No Focus dedicado a Grifi vamos ver outra curta-metragem por ele realizada nessa década, a ficção científica política Dinni e la Normalina, ovvero la videopolizia psichiatrica contro i sedicenti nuclei di follìa militante (1978), e o outro filme que foi encomendado e censurado pela RAI (televisão pública italiana), Michele alla ricerca della felicità (1978), narração crua, duramente essencial, da condição e da violência nas prisões. E, ainda, testemunhando as cumplicidades que Grifi foi estabelecendo no meio artístico, Verifica Incerta, um filme realizado em 1964 com o artista que foi mentor de Pablo Echaurran, Gianfranco Baruchello e um ready made de Grifi, um filme encontrado nas bancas de uma pequena feira em Senigallia, Il preteso corpo (1977), documentário hospitalar sobre a experimentação em doentes psiquiátricos.
Na primeira sessão do programa, Assalto al cielo (2016), de Francesco Munzi. É um realizador de outra geração, que viveu a década de 70 em criança, a dedicar-se hoje a uma tenaz pesquisa nos arquivos, orientado pelo desejo que as imagens e os seus protagonistas possam voltar a abrir uma janela sobre essa estação. O filme, inteiramente construído com imagens de arquivo, é fruto de uma longa investigação nos principais arquivos audiovisuais italianos, percorridos à procura dos materiais menos manipulados pelos comentários, preferivelmente filmados pelos mesmos cineastas que participavam no movimento. Devolve, inevitavelmente, um olhar pessoal, gerando também reacções controversas.
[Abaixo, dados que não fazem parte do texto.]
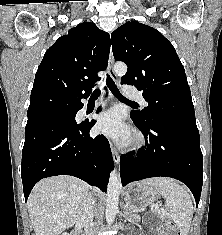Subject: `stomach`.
Wrapping results in <instances>:
<instances>
[{
  "label": "stomach",
  "instance_id": "stomach-1",
  "mask_svg": "<svg viewBox=\"0 0 222 235\" xmlns=\"http://www.w3.org/2000/svg\"><path fill=\"white\" fill-rule=\"evenodd\" d=\"M140 183L130 185L126 191V204L132 209L142 208L156 201L160 194L155 188L140 186Z\"/></svg>",
  "mask_w": 222,
  "mask_h": 235
}]
</instances>
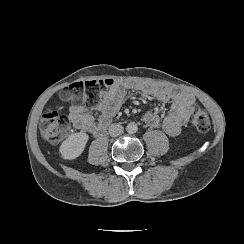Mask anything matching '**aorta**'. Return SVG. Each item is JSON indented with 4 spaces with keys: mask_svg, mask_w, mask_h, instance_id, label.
<instances>
[{
    "mask_svg": "<svg viewBox=\"0 0 244 244\" xmlns=\"http://www.w3.org/2000/svg\"><path fill=\"white\" fill-rule=\"evenodd\" d=\"M126 130L128 133L133 134L136 133L138 130V126L135 122L128 123L126 126Z\"/></svg>",
    "mask_w": 244,
    "mask_h": 244,
    "instance_id": "1",
    "label": "aorta"
}]
</instances>
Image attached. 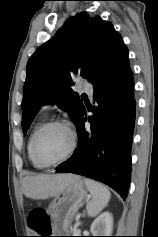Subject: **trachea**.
Segmentation results:
<instances>
[{"mask_svg":"<svg viewBox=\"0 0 158 237\" xmlns=\"http://www.w3.org/2000/svg\"><path fill=\"white\" fill-rule=\"evenodd\" d=\"M82 96L86 97V94H83Z\"/></svg>","mask_w":158,"mask_h":237,"instance_id":"trachea-1","label":"trachea"}]
</instances>
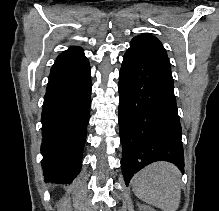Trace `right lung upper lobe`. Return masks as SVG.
<instances>
[{"instance_id":"obj_1","label":"right lung upper lobe","mask_w":219,"mask_h":211,"mask_svg":"<svg viewBox=\"0 0 219 211\" xmlns=\"http://www.w3.org/2000/svg\"><path fill=\"white\" fill-rule=\"evenodd\" d=\"M83 56L84 53L80 47H71L68 50L64 51L62 54H60L57 59L79 58Z\"/></svg>"}]
</instances>
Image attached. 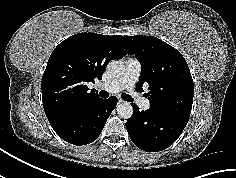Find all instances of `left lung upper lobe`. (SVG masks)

Encerrando, o primeiro incontornável filme de Nanni Moretti, Io sono un autarchico (1976), a primeira longa metragem narrativa em Super 8 da história do cinema italiano, découverte fracassante segundo a crítica francesa, desafio ao espectáculo do cinema lançado por um autor que fazia tudo sozinho. Michele Apicella, personagem fetiche de Nanni Moretti, cansado pelas relações, pelos rituais de comunicação que lhe esvaziam o sentido, em plena crise sentimental, é envolvido por um amigo num projecto teatral. “A sociedade assim como é, não propõe nada. Não há valores nem modelos de vida ainda credíveis. Eu decidi portanto criticar os que procuram. Dos outros, nem vale a pena ocuparmo-nos.” Moretti escolhia falar da esquerda com ironia, surpreendendo-nos com a sua paródia da militância, um amargo presságio do individualismo que se seguirá.